Lasius emarginatus is a species of boreal formicine ants native to western Eurasia. It has gained notoriety as the invasive ManhattAnt in the United States.

==Description==
Lasius emarginatus is a small ant, reaching 3–5.5 mm in the workers, 7–10 mm in the females and 7–14.5 mm in males. In workers and females, the thorax is reddish or brownish-red, while the head and the abdomen are brown. Males are completely brown.

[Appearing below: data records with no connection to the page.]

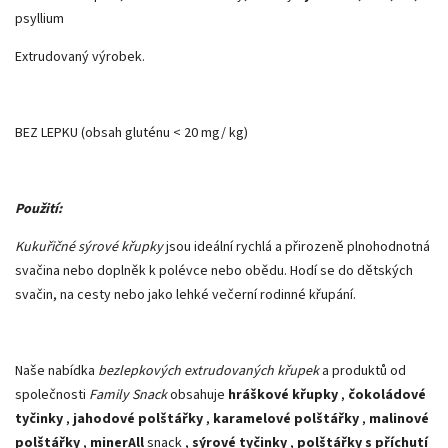
psyllium
Extrudovaný výrobek.
BEZ LEPKU (obsah gluténu < 20 mg/ kg)
Použití:
Kukuřičné sýrové křupky
jsou ideální rychlá a přirozeně plnohodnotná
svačina nebo doplněk k polévce nebo obědu. Hodí se do dětských
svačin, na cesty nebo jako lehké večerní rodinné křupání.
Naše nabídka
bezlepkových extrudovaných křupek
a produktů od
společnosti
Family Snack
obsahuje
hráškové křupky
,
čokoládové
tyčinky
,
jahodové polštářky
,
karamelové polštářky
,
malinové
polštářky
,
minerAll
snack ,
sýrové tyčinky
,
polštářky s příchutí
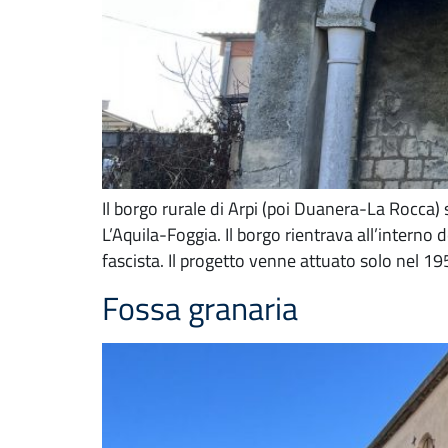
Il borgo rurale di Arpi (poi Duanera-La Rocca) 
L’Aquila-Foggia. Il borgo rientrava all’interno
fascista. Il progetto venne attuato solo nel 1
Fossa granaria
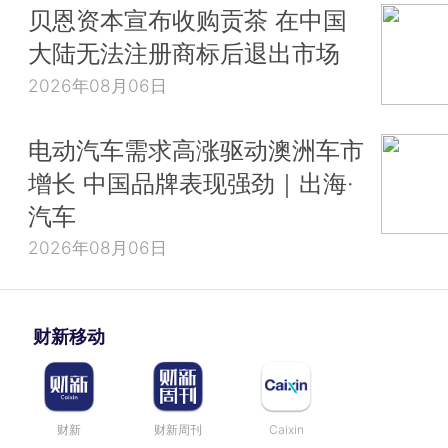
贝恩资本宣布收购贡茶 在中国
大陆无法注册商标后退出市场
2026年08月06日
电动汽车需求高涨驱动澳洲车市
增长 中国品牌表现强劲｜出海·
汽车
2026年08月06日
财新移动
财新
财新周刊
Caixin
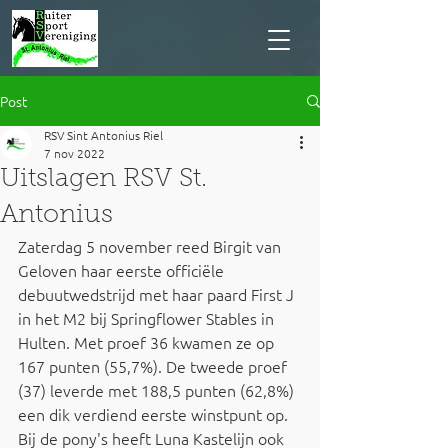
Post
RSV Sint Antonius Riel
7 nov 2022
Uitslagen RSV St.
Antonius
Zaterdag 5 november reed Birgit van 
Geloven haar eerste officiële 
debuutwedstrijd met haar paard First J 
in het M2 bij Springflower Stables in 
Hulten. Met proef 36 kwamen ze op 
167 punten (55,7%). De tweede proef 
(37) leverde met 188,5 punten (62,8%) 
een dik verdiend eerste winstpunt op. 
Bij de pony's heeft Luna Kastelijn ook 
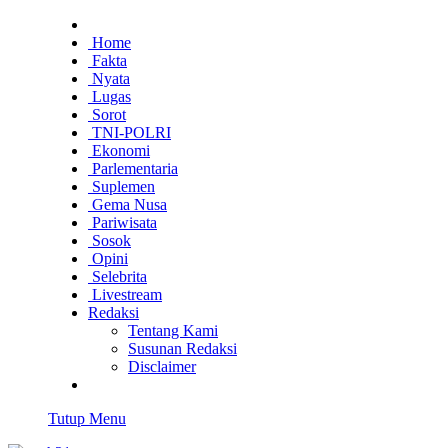
Home
Fakta
Nyata
Lugas
Sorot
TNI-POLRI
Ekonomi
Parlementaria
Suplemen
Gema Nusa
Pariwisata
Sosok
Opini
Selebrita
Livestream
Redaksi
Tentang Kami
Susunan Redaksi
Disclaimer
Tutup Menu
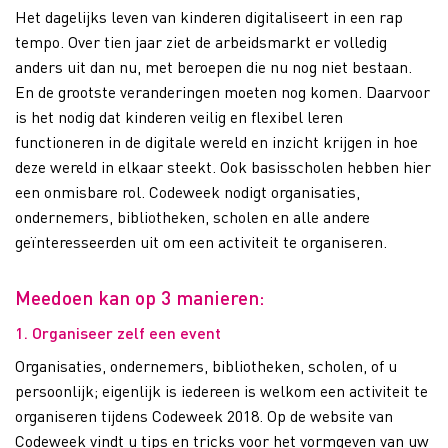
Het dagelijks leven van kinderen digitaliseert in een rap
tempo. Over tien jaar ziet de arbeidsmarkt er volledig
anders uit dan nu, met beroepen die nu nog niet bestaan.
En de grootste veranderingen moeten nog komen. Daarvoor
is het nodig dat kinderen veilig en flexibel leren
functioneren in de digitale wereld en inzicht krijgen in hoe
deze wereld in elkaar steekt. Ook basisscholen hebben hier
een onmisbare rol. Codeweek nodigt organisaties,
ondernemers, bibliotheken, scholen en alle andere
geïnteresseerden uit om een activiteit te organiseren.
Meedoen kan op 3 manieren:
1. Organiseer zelf een event
Organisaties, ondernemers, bibliotheken, scholen, of u
persoonlijk; eigenlijk is iedereen is welkom een activiteit te
organiseren tijdens Codeweek 2018. Op de website van
Codeweek vindt u tips en tricks voor het vormgeven van uw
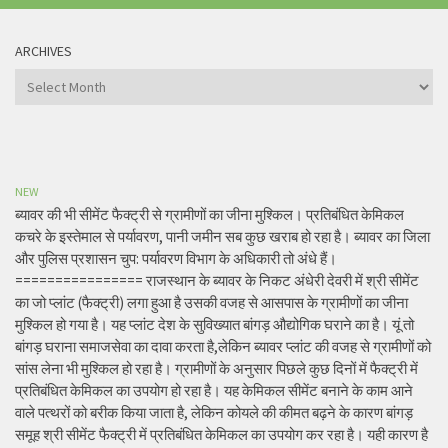
ARCHIVES
Archives
NEW
ब्यावर की भी सीमेंट फैक्ट्री से ग्रामीणों का जीना मुश्किल। प्रतिबंधित केमिकल
कचरे के इस्तेमाल से पर्यावरण, पानी जमीन सब कुछ खराब हो रहा है। ब्यावर का जिला
और पुलिस प्रशासन चुप: पर्यावरण विभाग के अधिकारी तो अंधे हैं।
================ राजस्थान के ब्यावर के निकट अंधेरी देवरी में श्री सीमेंट
का जो प्लांट (फैक्ट्री) लगा हुआ है उसकी वजह से आसपास के ग्रामीणों का जीना
मुश्किल हो गया है। यह प्लांट देश के सुविख्यात बांगड़ औद्योगिक घराने का है। यूं तो
बांगड़ घराना समाजसेवा का दावा करता है,लेकिन ब्यावर प्लांट की वजह से ग्रामीणों को
सांस लेना भी मुश्किल हो रहा है। ग्रामीणों के अनुसार पिछले कुछ दिनों में फैक्ट्री में
प्रतिबंधित केमिकल का उपयोग हो रहा है। यह केमिकल सीमेंट बनाने के काम आने
वाले पत्थरों को बरीक किया जाता है, लेकिन कोयले की कीमत बढ़ने के कारण बांगड़
समूह श्री सीमेंट फैक्ट्री में प्रतिबंधित केमिकल का उपयोग कर रहा है। यही कारण है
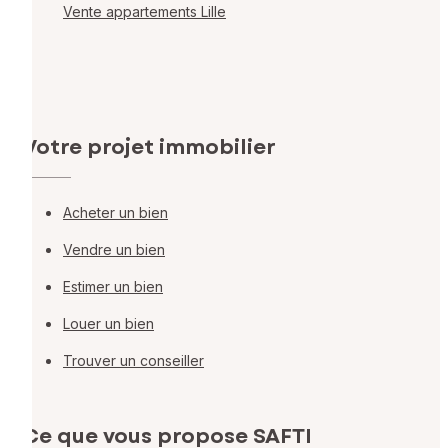
Vente appartements Lille
Votre projet immobilier
Acheter un bien
Vendre un bien
Estimer un bien
Louer un bien
Trouver un conseiller
Ce que vous propose SAFTI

A queen may live for 30 years, but for workers, lifespan is limited to three years. The species is omnivorous. They are not aggressive but do not mind attacking a potential predator or another colony to expand their hunting and harvesting territory.

==Distribution==
This species is present in the Western Palearctic (Europe, the Caucasus, and Asia Minor). As an invasive species, it is now found in Manhattan where it has taken on the niche of above-ground-level floors in taller buildings.

===ManhattAnt===
A May 2024 report published in Biological Invasions details the rapid spread of the so-called "ManhattAnt" since its initial appearance in New York City in 2011. Lasius emarginatus has become a dominant urban pest despite its relatively minor role in its native habitat. This invasive species is expanding its territory at an estimated rate of approximately one mile per year, raising concerns among researchers about potential ecological disruptions across the East Coast.

==Colony founding==
The nuptial flight happens between June and August.
Although normal independent colony foundation is usual, it can also be achieved through pleometrosis, a process in which several queens work together to start the colony. Eventually, the future workers will kill or drive away all queens but the dominant one.